Saturday, December 22, 2012

Hammer Control?


Many are arguing that Wayne LaPierre argued that violent movies and violent video games share some of the blame for the recent school shooting in Connecticut, that he was undercutting the traditional argument that "Gun's don't kill people, people kill people". The problem with that observation is that guns are tools, just like hammers are tools. Movies and Video Games are mediums, and mediums communicate information. If we have lots of video games in which people went around cracking people's skulls with hammers, and we had movies that glorified killing people with hammers, we would probably see a rise in murders committed with hammers. If we did, hammers would not share equal blame with those movies and video games.... hammers are tools, which can be put to either good or bad uses. The answer is not hammer control, or limiting the size and weight of hammers.

Human beings have a natural aversion to killing other human beings. You have to train a person to kill another person. Guns cannot train anyone, and neither can hammers. Movies and video games can train people.

As Lt. Col. Dave Grossman observed in his article "Trained to Kill", without training, human beings are very ineffective killers:

"In more modern times, the average firing rate was incredibly low in Civil War battles. Paddy Griffith demonstrates that the killing potential of the average Civil War regiment was anywhere from five hundred to a thousand men per minute. The actual killing rate was only one or two men per minute per regiment (The Battle Tactics of the American Civil War). At the Battle of Gettysburg, of the 27,000 muskets picked up from the dead and dying after the battle, 90 percent were loaded. This is an anomaly, because it took 95 percent of their time to load muskets and only 5 percent to fire. But even more amazingly, of the thousands of loaded muskets, over half had multiple loads in the barrel--one with 23 loads in the barrel. In reality, the average man would load his musket and bring it to his shoulder, but he could not bring himself to kill. He would be brave, he would stand shoulder to shoulder, he would do what he was trained to do; but at the moment of truth, he could not bring himself to pull the trigger. So, he lowered the weapon and loaded it again. Of those who did fire, only a tiny percentage fired to hit. The vast majority fired over the enemy's head."

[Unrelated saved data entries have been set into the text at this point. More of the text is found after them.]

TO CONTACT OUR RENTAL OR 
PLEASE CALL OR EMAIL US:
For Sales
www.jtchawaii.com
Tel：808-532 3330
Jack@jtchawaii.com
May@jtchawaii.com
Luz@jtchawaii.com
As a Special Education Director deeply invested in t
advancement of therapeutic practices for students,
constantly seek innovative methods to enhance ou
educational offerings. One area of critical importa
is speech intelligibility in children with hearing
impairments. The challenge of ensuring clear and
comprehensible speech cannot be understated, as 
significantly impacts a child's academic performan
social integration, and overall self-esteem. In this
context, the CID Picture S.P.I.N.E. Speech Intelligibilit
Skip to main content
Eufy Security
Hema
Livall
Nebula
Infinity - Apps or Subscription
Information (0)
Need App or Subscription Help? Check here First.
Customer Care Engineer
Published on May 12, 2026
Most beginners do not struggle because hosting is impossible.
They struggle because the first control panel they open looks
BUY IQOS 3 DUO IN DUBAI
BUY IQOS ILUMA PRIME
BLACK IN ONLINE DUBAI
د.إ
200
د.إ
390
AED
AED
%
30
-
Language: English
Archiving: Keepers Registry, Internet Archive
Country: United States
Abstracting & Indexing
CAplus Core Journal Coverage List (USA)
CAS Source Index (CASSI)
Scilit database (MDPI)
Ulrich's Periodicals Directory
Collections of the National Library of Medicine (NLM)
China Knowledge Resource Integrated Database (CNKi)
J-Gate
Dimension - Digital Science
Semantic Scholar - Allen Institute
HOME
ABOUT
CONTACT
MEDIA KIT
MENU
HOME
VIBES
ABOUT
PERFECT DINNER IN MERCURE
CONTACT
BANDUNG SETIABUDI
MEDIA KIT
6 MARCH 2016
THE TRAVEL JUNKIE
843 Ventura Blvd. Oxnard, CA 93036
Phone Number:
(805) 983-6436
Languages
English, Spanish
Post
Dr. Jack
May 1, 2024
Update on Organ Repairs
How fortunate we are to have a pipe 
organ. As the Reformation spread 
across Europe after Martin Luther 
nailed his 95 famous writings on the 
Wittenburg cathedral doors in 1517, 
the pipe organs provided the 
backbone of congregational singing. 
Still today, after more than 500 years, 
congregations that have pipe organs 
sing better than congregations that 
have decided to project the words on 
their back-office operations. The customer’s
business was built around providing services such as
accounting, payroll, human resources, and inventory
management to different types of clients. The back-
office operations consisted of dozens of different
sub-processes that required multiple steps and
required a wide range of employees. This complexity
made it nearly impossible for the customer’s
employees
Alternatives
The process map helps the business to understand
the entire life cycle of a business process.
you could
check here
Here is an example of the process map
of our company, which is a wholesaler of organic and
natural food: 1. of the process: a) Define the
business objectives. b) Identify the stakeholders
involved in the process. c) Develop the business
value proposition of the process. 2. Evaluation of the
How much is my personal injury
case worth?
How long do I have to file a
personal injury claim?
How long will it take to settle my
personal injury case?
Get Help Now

However, with training, people can become killing machines:

The Japanese were masters at using classical conditioning with their soldiers. Early in World War II, Chinese prisoners were placed in a ditch on their knees with their hands bound behind them. And one by one, a select few Japanese soldiers would go into the ditch and bayonet "their" prisoner to death. This is a horrific way to kill another human being. Up on the bank, countless other young soldiers would cheer them on in their violence. Comparatively few soldiers actually killed in these situations, but by making the others watch and cheer, the Japanese were able to use these kinds of atrocities to classically condition a very large audience to associate pleasure with human death and suffering. Immediately afterwards, the soldiers who had been spectators were treated to sake, the best meal they had had in months, and to so-called comfort girls. The result? They learned to associate committing violent acts with pleasure. The Japanese found these kinds of techniques to be extraordinarily effective at quickly enabling very large numbers of soldiers to commit atrocities in the years to come. Operant conditioning (which we will look at shortly) teaches you to kill, but classical conditioning is a subtle but powerful mechanism that teaches you to like it.

Violent movies and video games train people to kill. That doesn't mean that everyone who watches violent movies or plays Halo is going to kille 20 little kids, but those things do make you capable of shooting another human being in a way that people in the Civil War were not, even though they all had access to guns.